Builders must be mindful of the findings in Cheema when extending a credit on the purchase price to a buyer in anticipation of a transfer of the buyers’ GST/HST rebate. If the buyer is comprised of multiple individuals, the conveyancing documents should include provisions that can be relied upon if the application for the rebate is later denied. Since the content and form of these documents varies from developer to developer, a careful review of standard forms (including the transfer of the GST/HST rebate) would be prudent.

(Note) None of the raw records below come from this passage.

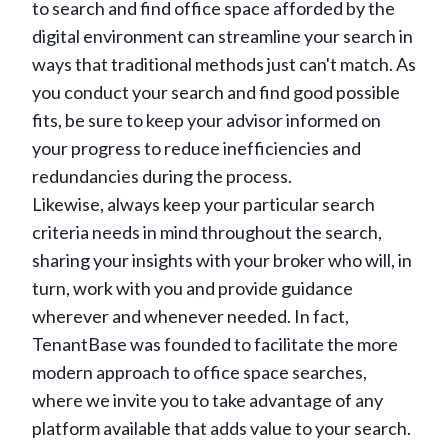
to search and find office space afforded by the
digital environment can streamline your search in
ways that traditional methods just can't match. As
you conduct your search and find good possible
fits, be sure to keep your advisor informed on
your progress to reduce inefficiencies and
redundancies during the process.
Likewise, always keep your particular search
criteria needs in mind throughout the search,
sharing your insights with your broker who will, in
turn, work with you and provide guidance
wherever and whenever needed. In fact,
TenantBase was founded to facilitate the more
modern approach to office space searches,
where we invite you to take advantage of any
platform available that adds value to your search.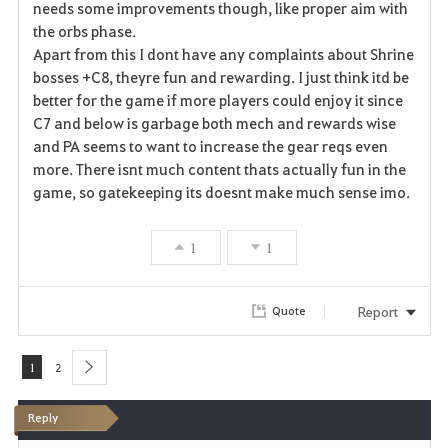
needs some improvements though, like proper aim with
v
the orbs phase.
Apart from this I dont have any complaints about Shrine
o
bosses +C8, theyre fun and rewarding. I just think itd be
r
better for the game if more players could enjoy it since
C7 and below is garbage both mech and rewards wise
i
and PA seems to want to increase the gear reqs even
more. There isnt much content thats actually fun in the
t
game, so gatekeeping its doesnt make much sense imo.
e
1
1
Report
Quote
1
2
next
Reply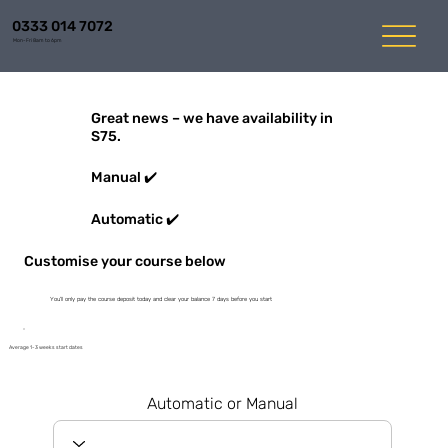
0333 014 7072
Mon-Fri 8am to 6pm
Great news – we have availability in
S75.
Manual ✔️
Automatic ✔️
Customise your course below
You'll only pay the course deposit today and clear your balance 7 days before you start
Average 1-3 weeks start dates
Automatic or Manual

A buyer (and their advisors) need to be cognisant of the result in Cheema when structuring transactions. As suggested in the decision, a buyer may consider accepting a gift or loan, or the generous extended family member or friend may offer to be a secured guarantor instead of co-signing the agreement of purchase and sale.
Cheema highlights for developers the importance of reviewing their sale documentation, including GST/HST transfer forms, to ensure they are protected if it is later determined that the buyer is not eligible for a rebate. It also serves as a reminder to buyers and their advisors to consider the structure of a new Home purchase when the buyer needs financing assistance.
Justice Stratas, writing for the majority in Cheema, invited Parliament to amend section 254 of the ETA if it did not agree with his conclusion in Cheema. Of note, Justice Webb remarked in dissent, “an individual who is unable to afford a new house on their own and who needs a second unrelated person to guarantee the payment of the purchase price, will be denied the new housing rebate. This would appear to deny the new housing rebate to those who need it the most and would raise the question of whether this was the intent of Parliament.” However, as Justice Stratas commented, what is best for Canadian society is not the equivalent of what the legislation means.
Legislation is known to be amended in response to “disagreeable” decisions, but will this be one of them? We will monitor any developments closely.
 Another case to watch (Ngai v R., 2017 TCC 79) has a similar fact pattern to that of Cheema but involves an aunt rather than a friend; it is currently being appealed by the Crown.